● Required work
Where pictures appear, omit them, and copy exactly only the lines from the start of the listing through the line containing "09 20 56.453 +64 10 7.88", both included.

....

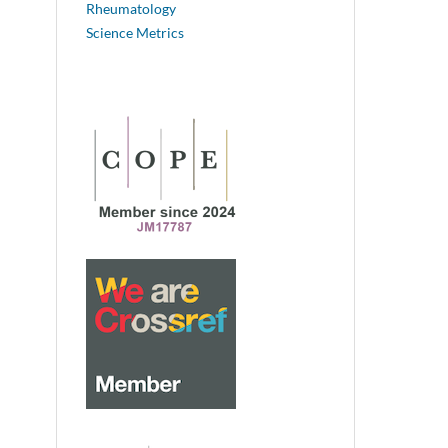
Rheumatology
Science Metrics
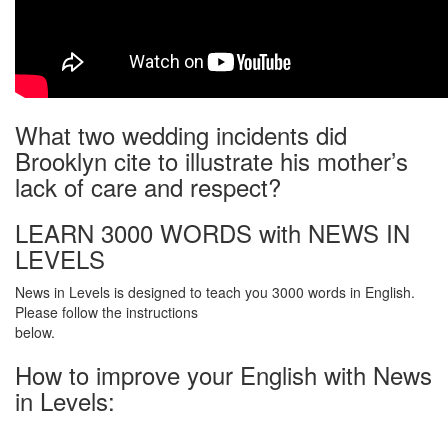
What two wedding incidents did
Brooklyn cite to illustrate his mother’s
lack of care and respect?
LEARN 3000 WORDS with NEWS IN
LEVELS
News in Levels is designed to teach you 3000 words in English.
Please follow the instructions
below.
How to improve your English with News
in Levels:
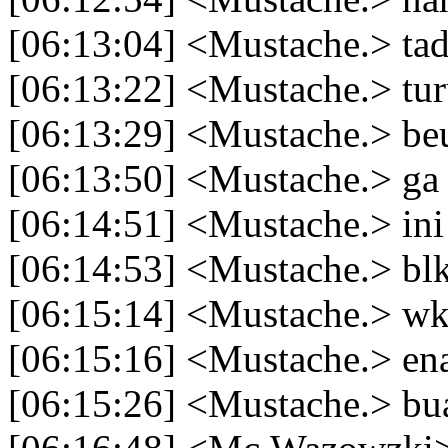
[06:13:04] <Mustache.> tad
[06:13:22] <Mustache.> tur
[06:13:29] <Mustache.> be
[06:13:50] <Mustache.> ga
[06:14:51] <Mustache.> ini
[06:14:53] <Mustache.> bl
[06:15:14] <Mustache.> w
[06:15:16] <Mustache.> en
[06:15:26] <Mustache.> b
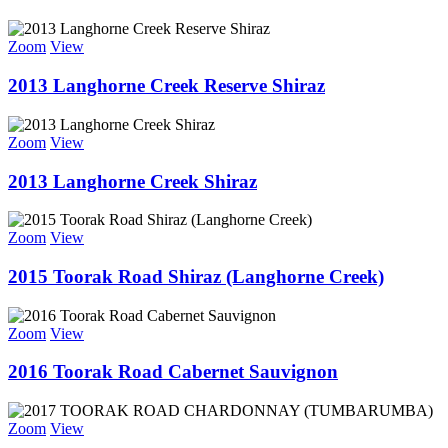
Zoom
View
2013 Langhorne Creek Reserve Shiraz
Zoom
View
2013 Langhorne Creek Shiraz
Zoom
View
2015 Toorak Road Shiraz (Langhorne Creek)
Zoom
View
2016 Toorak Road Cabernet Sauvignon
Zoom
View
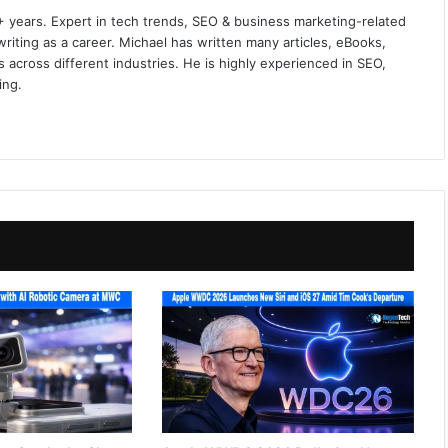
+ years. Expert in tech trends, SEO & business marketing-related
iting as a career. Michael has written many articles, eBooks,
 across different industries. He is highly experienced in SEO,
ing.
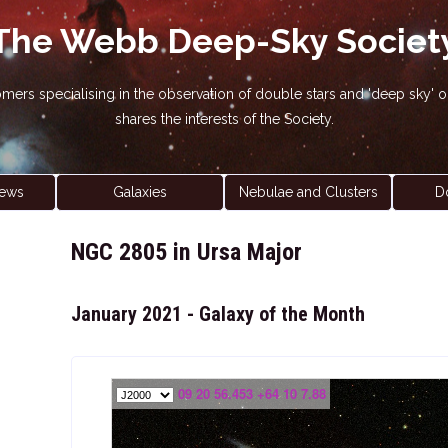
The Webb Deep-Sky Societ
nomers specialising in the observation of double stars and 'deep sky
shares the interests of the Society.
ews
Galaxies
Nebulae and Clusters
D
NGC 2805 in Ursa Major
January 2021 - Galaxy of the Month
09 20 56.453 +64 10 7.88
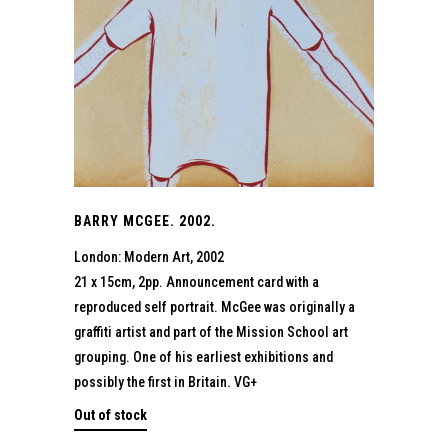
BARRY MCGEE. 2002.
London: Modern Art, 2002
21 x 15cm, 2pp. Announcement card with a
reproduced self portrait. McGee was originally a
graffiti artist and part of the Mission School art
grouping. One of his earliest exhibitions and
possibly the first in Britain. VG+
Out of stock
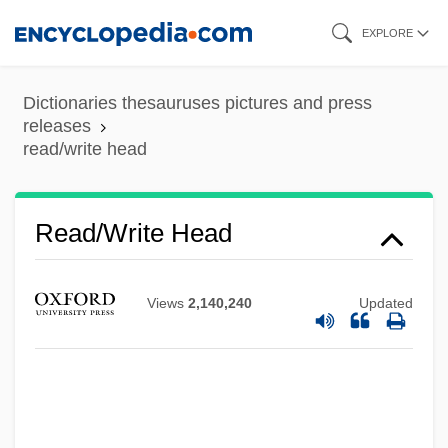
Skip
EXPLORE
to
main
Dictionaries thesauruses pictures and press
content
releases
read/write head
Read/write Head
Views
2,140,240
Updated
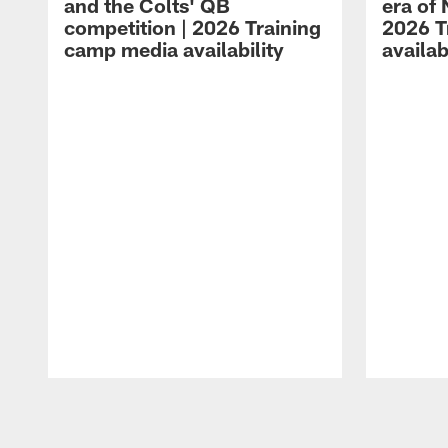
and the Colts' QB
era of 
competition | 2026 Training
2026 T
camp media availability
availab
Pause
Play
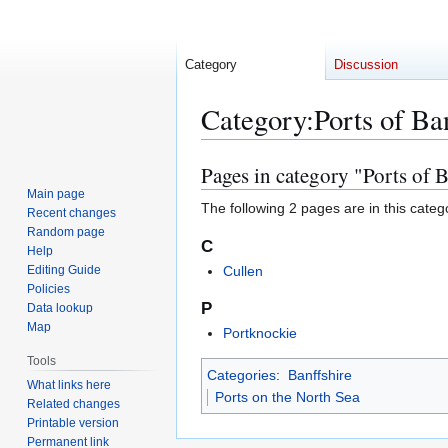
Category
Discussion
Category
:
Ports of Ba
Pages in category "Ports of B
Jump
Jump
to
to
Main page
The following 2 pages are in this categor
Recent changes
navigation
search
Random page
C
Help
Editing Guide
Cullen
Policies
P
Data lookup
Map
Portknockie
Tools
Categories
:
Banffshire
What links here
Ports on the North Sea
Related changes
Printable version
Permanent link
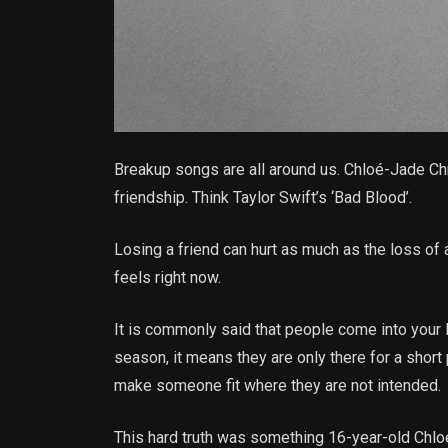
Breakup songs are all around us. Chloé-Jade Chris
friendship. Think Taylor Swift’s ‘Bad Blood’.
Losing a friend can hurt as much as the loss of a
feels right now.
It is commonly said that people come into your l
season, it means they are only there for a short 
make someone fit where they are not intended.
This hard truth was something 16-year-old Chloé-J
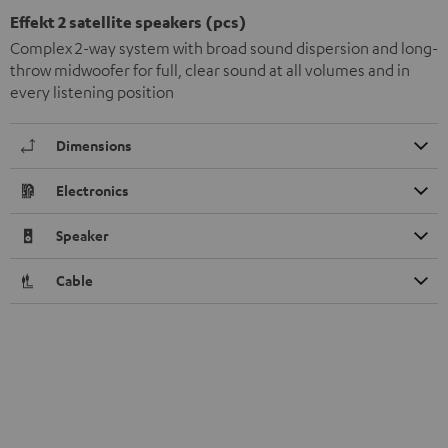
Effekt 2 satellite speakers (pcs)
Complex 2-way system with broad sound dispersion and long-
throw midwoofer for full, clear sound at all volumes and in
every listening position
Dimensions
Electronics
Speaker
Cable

....

● Output for this exercise
Rheumatology
Science Metrics
What two wedding incidents did
Brooklyn cite to illustrate his mother’s
lack of care and respect?
LEARN 3000 WORDS with NEWS IN
LEVELS
News in Levels is designed to teach you 3000 words in English.
Please follow the instructions
below.
How to improve your English with News
in Levels:
[06:13:04] <Mustache.> tad
[06:13:22] <Mustache.> tur
[06:13:29] <Mustache.> be
[06:13:50] <Mustache.> ga
[06:14:51] <Mustache.> ini
[06:14:53] <Mustache.> bl
[06:15:14] <Mustache.> w
[06:15:16] <Mustache.> en
[06:15:26] <Mustache.> b
Zoom
View
2013 Langhorne Creek Reserve Shiraz
Zoom
View
2013 Langhorne Creek Shiraz
Zoom
View
2015 Toorak Road Shiraz (Langhorne Creek)
Zoom
View
2016 Toorak Road Cabernet Sauvignon
Zoom
View
+ years. Expert in tech trends, SEO & business marketing-related
iting as a career. Michael has written many articles, eBooks,
 across different industries. He is highly experienced in SEO,
ing.
The Webb Deep-Sky Societ
nomers specialising in the observation of double stars and 'deep sky
shares the interests of the Society.
ews
Galaxies
Nebulae and Clusters
D
NGC 2805 in Ursa Major
January 2021 - Galaxy of the Month
09 20 56.453 +64 10 7.88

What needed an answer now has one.